Ce plateau était utilisé pour la cérémonie de l’encens, dite « kodo ». Cet art japonais d’apprécier les parfums est un des trois arts traditionnels avec l’ikebana et la cérémonie du thé. Lors de cette cérémonie, les participants « écoutent » des fragrances exhalées par des bois parfumés brûlés selon les règles codifiées.
L’encens fut introduit au Japon au 8e siècle par Ganjin, un moine bouddhiste chinois renommé qui fit découvrir aux Japonais l’encens médicinal et la pratique du neriko : un savant mélange de boulettes faites de poudre roulée à base de bois d’agar, de santal et autres essences odoriférantes. Ce fut tout d’abord cet « art » nouveau qui séduisit les nobles de la cour à l’époque de Heian (794-1181) et qu’ils transformèrent en une pratique raffinée, nommée soradakimono. Seuls les hommes de la noblesse avaient droit à ce divertissement consistant à faire des concoctions originales de senteurs différentes qu’ils faisaient brûler pour parfumer une pièce ou en imprégner leurs vêtements. Les parfums changeaient au gré des saisons et de l’humeur de ces « artisans parfumeurs ». Puis ces nobles japonais inventèrent un jeu avec ces billes d’encens appelé takimono-awase, et organisèrent même des compétitions : il s’agissait de créer le mélange le plus subtil et de deviner quelles essences avaient été utilisées dans les créations des autres participants. Ce divertissement de nobles détourna l’encens de sa fonction d’offrande religieuse et établit les bases de la voie de l’encens.

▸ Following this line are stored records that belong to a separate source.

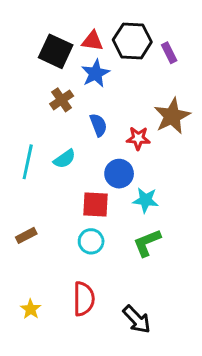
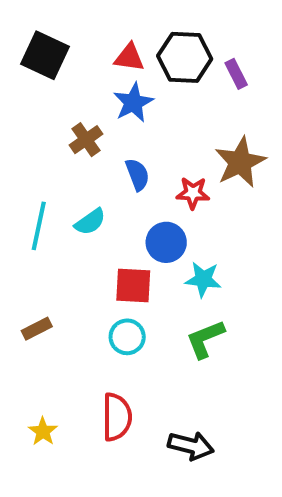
black square: (56, 51) -> (45, 55), moved
black arrow: (137, 319) -> (191, 446), turned -32

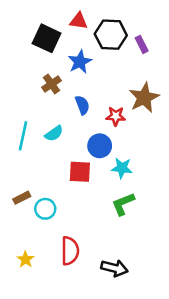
black square: (45, 55) -> (47, 38), moved
red triangle: (129, 57) -> (79, 21), moved
cyan circle: (127, 337) -> (45, 209), moved

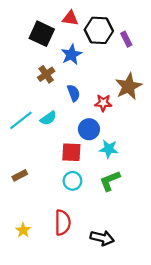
cyan line: (23, 136) -> (21, 120), turned 40
cyan circle: (45, 209) -> (72, 181), moved

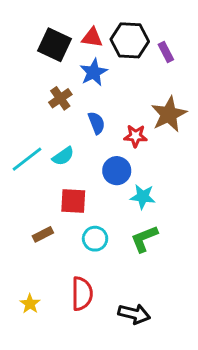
red triangle: (70, 18) -> (92, 38), moved
red square: (71, 152) -> (73, 201), moved
brown rectangle: (20, 175) -> (43, 234), moved

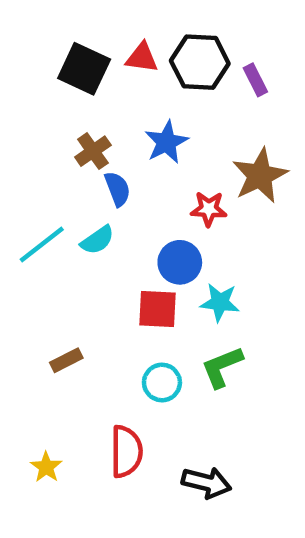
blue star: (94, 72) -> (166, 142), moved
blue semicircle: (96, 123) -> (117, 189), moved
red square: (73, 201) -> (158, 309), moved
cyan circle: (95, 239) -> (162, 382), moved

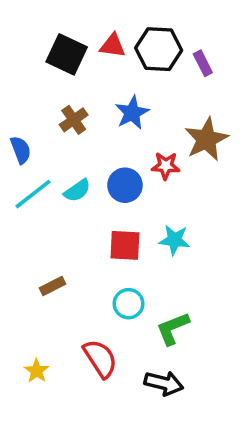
blue semicircle: (117, 189) -> (21, 150), moved
blue circle: (180, 262) -> (125, 185), moved
green L-shape: (222, 367) -> (173, 328), moved
red semicircle: (126, 451) -> (100, 358), turned -33

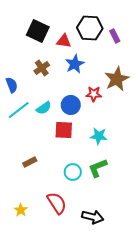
red triangle: (113, 46) -> (64, 41), moved
red square: (125, 245) -> (64, 130), moved
green L-shape: (173, 328) -> (98, 168), moved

À la fin de l’époque de Kamakura (1185-1333), le neriko (bille parfumée roulée) perdit de son attrait et on se consacra à la seule consumation de bois odoriférants. Le terme « écouter l’encens » fut alors inventé et il est toujours employé. Plus tard, à l’époque de Muromachi (1336-1573), l’art de l’encens se développa et se répandit dans les classes élevées et moyennes de la société japonaise. Cependant, le kodo, art très codifié, était réservé à la famille impériale, à l’aristocratie ou encore aux samouraïs de haut rang. Ces derniers parfumaient leurs casques et armures avec de l’encens avant de se rendre sur le champ de bataille afin que cela leur porte chance.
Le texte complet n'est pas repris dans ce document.